LV-16: AudioLoader: a hassle-free Pytorch audio dataset loader
Kin Wai Cheuk, Kwan Yee Heung, Dorien Herremans
Abstract:
AudioLoader is a PyTorch package which helps users to auto-download, unzip and prepossess (audio re-sampling, segmenting, data splitting) common audio datasets that are still not available in the official torchaudio dataset collection yet. AudioLoader supports a wide rage of datasets for different applications such as speech recognition (Multilingual LibriSpeech (MLS), TIMIT, SpeechCommands v2 with 12 classes), automatic music transcription (MAPS, MusicNet, MAESTRO), and music source separation (MusdbHQ). Slakh2100 will also be included in our future release.
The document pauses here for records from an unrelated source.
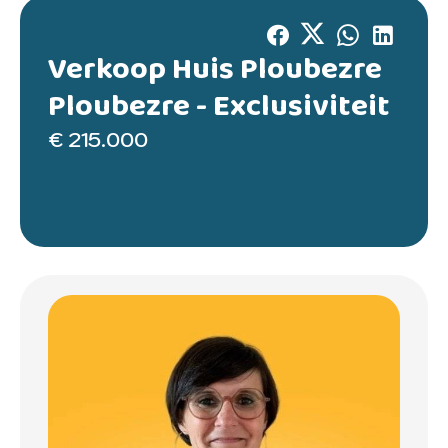
Verkoop Huis Ploubezre
Ploubezre -
Exclusiviteit
€ 215.000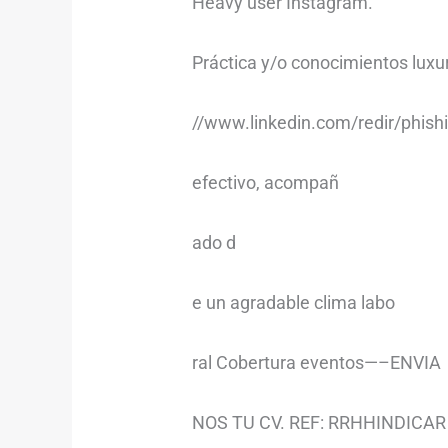
Heavy user Instagram.
Práctica y/o conocimientos luxur
//www.linkedin.com/redir/phish
efectivo, acompañ
ado d
e un agradable clima labo
ral Cobertura eventos—–ENVIA
NOS TU CV. REF: RRHHINDIC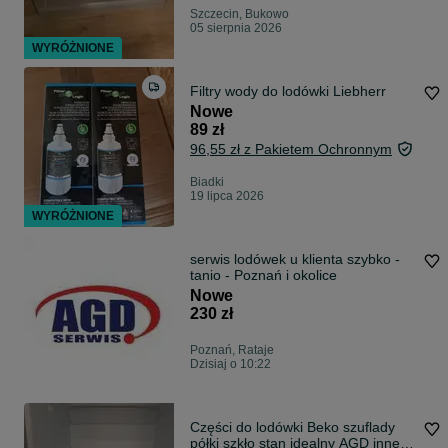
Szczecin, Bukowo
05 sierpnia 2026
WYRÓŻNIONE
Filtry wody do lodówki Liebherr
Nowe
89 zł
96,55 zł z Pakietem Ochronnym
Biadki
19 lipca 2026
WYRÓŻNIONE
serwis lodówek u klienta szybko -
tanio - Poznań i okolice
Nowe
230 zł
Poznań, Rataje
Dzisiaj o 10:22
Części do lodówki Beko szuflady
półki szkło stan idealny AGD inne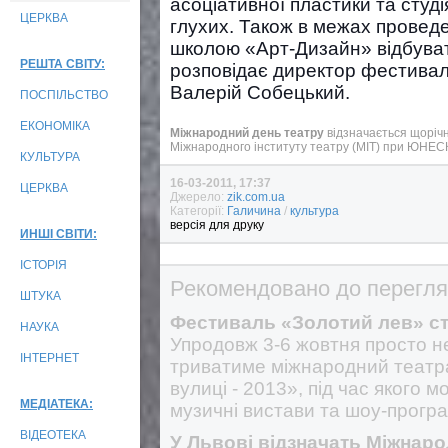
асоціативної пластики та студі
ЦЕРКВА
глухих. Також в межах провед
школою «Арт-Дизайн» відбуват
РЕШТА СВІТУ:
розповідає директор фестива
Валерій Собецький.
ПОСПІЛЬСТВО
ЕКОНОМІКА
Міжнародний день театру
відзначається щорічно
Міжнародного інституту театру (МІТ) при ЮНЕСК
КУЛЬТУРА
16-03-2011, 17:37
ЦЕРКВА
Джерело:
zik.com.ua
Категорії:
Галичина
/
культура
версія для друку
ИНШІ СВІТИ:
ІСТОРІЯ
Рекомендовано до перегля
ШТУКА
Фестиваль «Золотий лев» ст
НАУКА
Упродовж 3-6 жовтня просто н
ІНТЕРНЕТ
триватиме міжнародний театр
вулиці - 2013», під час якого 
МЕДІАТЕКА:
музичні вистави та шоу-програм
ВІДЕОТЕКА
У Львові відзначать Міжнаро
AudioLoader is designed to be hassle-free. Once called, it returns a pytorch dataset class, and it can be combined with \verb | torch.utils.data.DataLoader | as usual. This design allows users and researchers to spend less time on dataset preparation so that they can focus more on the research and model development part. In this paper, we will demonstrate the usage of AudioLoader by using various datasets such as MLS, MAESTEO, and MusdbHQ as the examples. AudioLoader is an on-going open source project available on GitHub, more datasets will be supported in the future and contributions from the community is highly welcomed.